Work in Chromium, spotted by OnMSFT in a recent Gerrit commit, shows Google is tackling that friction. Chrome is preparing an option that lets Ctrl+Tab switch between the last two tabs you used, instead of cycling through the full tab strip.
Today, Ctrl+Tab follows a fixed order. It moves left to right across all open tabs. That works with a few tabs, but it breaks down fast when you keep many open. Getting back to the previous tab often takes several key presses. Chrome is also testing other ways to manage many tabs, such as hover-to-expand vertical tabs so you can read titles without clicking.
The new behavior changes that pattern. Chrome tracks the tab you used just before the current one and treats it as the next stop. Press Ctrl+Tab once to jump back. Press it again to return. It works as a quick toggle between two tabs, closer to how Alt+Tab works for apps.
This change brings “most recently used” tab switching, where Ctrl+Tab moves between your last two tabs instead of cycling through all of them.
This feature has been requested for years. A user request from 2008 asked Chrome to support this behavior. Many users said switching between recent tabs felt more natural for tasks like comparing pages or copying content. Chrome did not adopt it at the time. Extensions could not replace it either, since they cannot override core shortcuts like Ctrl+Tab.
Now, Chrome is revisiting that request with a user-facing control. A toggle in the Appearance settings lets users switch between the two most recently used tabs or keep the default behavior of cycling through all tabs in order.

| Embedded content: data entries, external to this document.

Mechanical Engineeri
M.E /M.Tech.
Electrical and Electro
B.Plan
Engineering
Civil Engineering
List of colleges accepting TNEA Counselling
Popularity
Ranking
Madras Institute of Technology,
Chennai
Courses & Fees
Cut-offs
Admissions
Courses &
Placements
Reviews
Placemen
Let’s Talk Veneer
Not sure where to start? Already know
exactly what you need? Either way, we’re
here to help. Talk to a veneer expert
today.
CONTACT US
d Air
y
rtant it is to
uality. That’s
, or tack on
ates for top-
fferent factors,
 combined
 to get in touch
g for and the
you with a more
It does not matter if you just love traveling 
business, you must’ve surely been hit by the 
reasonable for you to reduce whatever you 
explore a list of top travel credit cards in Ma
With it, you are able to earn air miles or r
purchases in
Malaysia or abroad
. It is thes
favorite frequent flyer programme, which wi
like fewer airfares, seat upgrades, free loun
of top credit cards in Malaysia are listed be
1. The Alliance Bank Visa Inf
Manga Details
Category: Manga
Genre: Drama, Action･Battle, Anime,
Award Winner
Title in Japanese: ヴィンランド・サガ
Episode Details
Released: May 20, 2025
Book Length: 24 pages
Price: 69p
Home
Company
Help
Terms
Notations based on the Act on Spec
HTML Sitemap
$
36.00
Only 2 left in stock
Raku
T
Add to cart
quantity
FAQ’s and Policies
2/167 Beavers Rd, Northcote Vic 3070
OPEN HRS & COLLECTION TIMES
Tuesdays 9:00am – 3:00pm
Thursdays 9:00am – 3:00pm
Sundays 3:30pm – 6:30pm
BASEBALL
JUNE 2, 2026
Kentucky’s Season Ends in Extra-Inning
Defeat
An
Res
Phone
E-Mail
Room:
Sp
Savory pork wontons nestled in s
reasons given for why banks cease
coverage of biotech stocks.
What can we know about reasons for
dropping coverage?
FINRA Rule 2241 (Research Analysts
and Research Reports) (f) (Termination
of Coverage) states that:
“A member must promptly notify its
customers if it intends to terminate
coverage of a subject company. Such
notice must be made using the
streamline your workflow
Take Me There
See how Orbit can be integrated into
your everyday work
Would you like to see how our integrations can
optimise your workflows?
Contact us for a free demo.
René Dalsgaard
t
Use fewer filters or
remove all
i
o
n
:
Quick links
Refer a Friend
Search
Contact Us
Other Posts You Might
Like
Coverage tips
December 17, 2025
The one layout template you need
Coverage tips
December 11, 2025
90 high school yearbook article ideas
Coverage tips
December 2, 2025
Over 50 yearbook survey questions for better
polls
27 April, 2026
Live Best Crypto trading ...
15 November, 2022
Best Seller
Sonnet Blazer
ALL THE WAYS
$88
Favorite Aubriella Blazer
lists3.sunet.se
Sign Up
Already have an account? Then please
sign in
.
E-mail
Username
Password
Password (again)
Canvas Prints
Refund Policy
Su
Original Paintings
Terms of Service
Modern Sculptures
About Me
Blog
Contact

This is based on your recent activity, not the order of tabs in the tab bar, so it may switch between tabs that are far apart.
Right now, the option is not visible in stable builds of Google Chrome. The feature stays off by default, and there is no timeline for release.
Chrome is targeting a common action users repeat many times a day.
Chrome is also working on tab strip changes. The GlowUp tab strip design brings decluttered tabs, a glow effect, and a glass-style toolbar.